If you divide all CIFAR into ten groups, you can set up ten processes for each read in a group, and the corresponding processing time can be reduced to about 10% of the original.

These are all the contents of this article entitled "what are the three ways to store and access Python pictures?" Thank you for reading! I believe you will gain a lot after reading this article. The editor will update different knowledge for you every day. If you want to learn more knowledge, please pay attention to the industry information channel.

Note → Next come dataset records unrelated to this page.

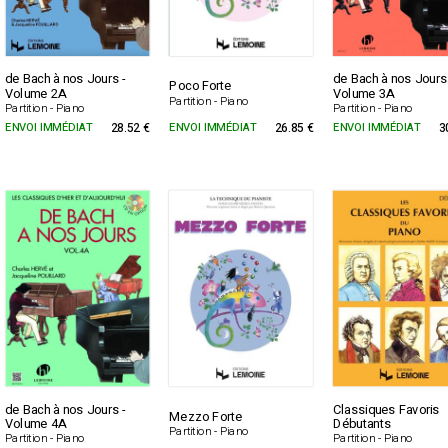
de Bach à nos Jours -
de Bach à nos Jours
Poco Forte
Volume 2A
Volume 3A
Partition - Piano
Partition - Piano
Partition - Piano
ENVOI IMMÉDIAT
28.52 €
ENVOI IMMÉDIAT
26.85 €
ENVOI IMMÉDIAT
3
de Bach à nos Jours -
Classiques Favoris
Mezzo Forte
Volume 4A
Débutants
Partition - Piano
Partition - Piano
Partition - Piano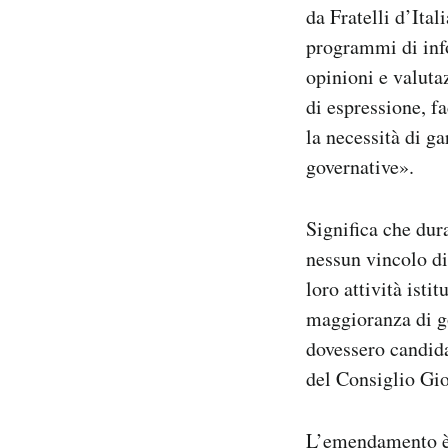
da Fratelli d’Ital
programmi di info
opinioni e valutaz
di espressione, fa
la necessità di ga
governative».
Significa che dur
nessun vincolo di 
loro attività ist
maggioranza di go
dovessero candida
del Consiglio Gio
L’emendamento è s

Welcome to subscribe "Shulou Technology Information " to get latest news, interesting things and hot topics in the IT industry, and controls the hottest and latest Internet news, technology news and IT industry trends.

*The comments in the above article only represent the author's personal views and do not represent the views and positions of this website. If you have more insights, please feel free to contribute and share.